# Fall 2002 Jessica's Biscuit catalogue



## suzanne (May 26, 2001)

Just got it today. HELP HELP HELP stop me before I buy again!!! Although it does contain the perfect birthday gift for Cape Chef.


----------



## helena sarin (Sep 1, 2002)

Suzanne, i share your pain. 
What books are you looking at?
I've ordered already "Apple Pie Perfect" and am waiting for the following books to appear in bookstores (funny enough all of them appear on the cover page of the catalog):
The Zuni Cafe by Judy Rodgers;
Casual Cooking by Chiarello;
Girardet;
Jeremiah Towers Cooks;

thanks, helena


----------



## cape chef (Jul 31, 2000)

Hi Helena,

Welcome to cheftalk.

I love all things Girardet!!!! I've looked up to him as no one else.

Hey is the Chiarella book from his PBS series ? I enjoy Michaels approach to cooking.

BTW Suzanne,

You've cought my curiosity!!


----------



## brreynolds (Apr 26, 2001)

My name is BR, and I am a cookbook addict. I have only been straight for three days.... Oh, wait, wrong meeting. This is the enablers' group.
Helena, I'm curious why you are waiting for a book to show up in a bookstore, if you have the Jessica's Biscuit catalog. Have you found a store cheaper than Jessica's Biscuit? If so, where is it? If you are after instant gratification, have you tried the Jessica's Biscuit website? Delivery within a couple of days.

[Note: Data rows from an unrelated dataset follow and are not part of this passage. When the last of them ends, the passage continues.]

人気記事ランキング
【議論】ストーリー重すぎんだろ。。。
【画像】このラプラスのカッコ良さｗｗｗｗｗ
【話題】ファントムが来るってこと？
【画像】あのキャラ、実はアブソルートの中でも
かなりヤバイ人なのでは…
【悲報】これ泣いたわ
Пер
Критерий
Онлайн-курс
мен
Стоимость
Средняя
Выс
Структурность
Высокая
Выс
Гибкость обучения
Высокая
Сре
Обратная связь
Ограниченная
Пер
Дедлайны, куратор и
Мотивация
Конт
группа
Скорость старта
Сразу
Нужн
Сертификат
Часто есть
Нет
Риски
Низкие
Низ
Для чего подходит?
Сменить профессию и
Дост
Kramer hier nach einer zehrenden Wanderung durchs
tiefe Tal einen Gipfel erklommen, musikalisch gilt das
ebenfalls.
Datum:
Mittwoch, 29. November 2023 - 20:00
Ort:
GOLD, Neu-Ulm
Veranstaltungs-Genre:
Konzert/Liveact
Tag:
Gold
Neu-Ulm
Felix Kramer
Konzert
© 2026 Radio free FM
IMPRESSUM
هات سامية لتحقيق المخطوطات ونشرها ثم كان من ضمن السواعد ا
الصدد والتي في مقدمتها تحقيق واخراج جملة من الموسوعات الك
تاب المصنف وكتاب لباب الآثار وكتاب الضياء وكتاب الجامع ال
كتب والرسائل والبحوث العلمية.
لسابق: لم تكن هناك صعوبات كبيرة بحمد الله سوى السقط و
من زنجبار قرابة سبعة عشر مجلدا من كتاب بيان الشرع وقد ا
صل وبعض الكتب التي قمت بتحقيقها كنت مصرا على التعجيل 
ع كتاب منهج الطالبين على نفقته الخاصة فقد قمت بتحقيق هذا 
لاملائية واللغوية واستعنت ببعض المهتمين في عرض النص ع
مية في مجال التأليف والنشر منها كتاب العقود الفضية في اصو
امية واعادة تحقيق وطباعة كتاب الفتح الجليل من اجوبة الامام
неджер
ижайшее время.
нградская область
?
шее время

Definitely faster than waiting for a bookstore to stock something. (Have some Madeira, my dear.)


----------



## suzanne (May 26, 2001)

Most often I find that J'sB has the best prices; on very rare occasion Amazon does; and I haven't tried Edward Hamilton or any of the others.

I don't know if Helena is like me, but I like to actually flip through a book before I buy it. Get a feel for how the recipes are written, what the pictures are like (_there had better be pictures!!!_), the layout and indexing, and so on. So very often before I order a book I'll try to have a look at it first.

BR: And what have YOU done with a wompom? You seem to be familiar with Flanders and Swann!


----------



## phatch (Mar 29, 2002)

J's B for me is a reason to hook up with the library catalog on the internet. That way I can preview a cookbook to see if I really want to spend the money on it. 

But it's fun when it arrives.

Phil


----------



## marmalady (Apr 19, 2001)

Haven't gotten my JB yet - almost glad, as we're trying to pinch those pennies for our move! I do admit to drooling when I look over the catalog! 

I also like to 'review' a book before I buy it, and my local library has a fantastic cookbook section which they keep pretty current; it's a great source to 'check out' a book for free before you buy it.


----------



## isa (Apr 4, 2000)

I have enough temptation with The Good Cook and the internet.... And let's not forget the soon to be published list.


----------



## athenaeus (Jul 24, 2001)

[email protected]#$%^ Suzanne

I resisted so hard to read this thread when you first posted it 

JB don't ship to Greece and for the moment I am safe


----------



## marmalady (Apr 19, 2001)

Dear A - We'd be glad to take an order for you, and ship it ourselves!


----------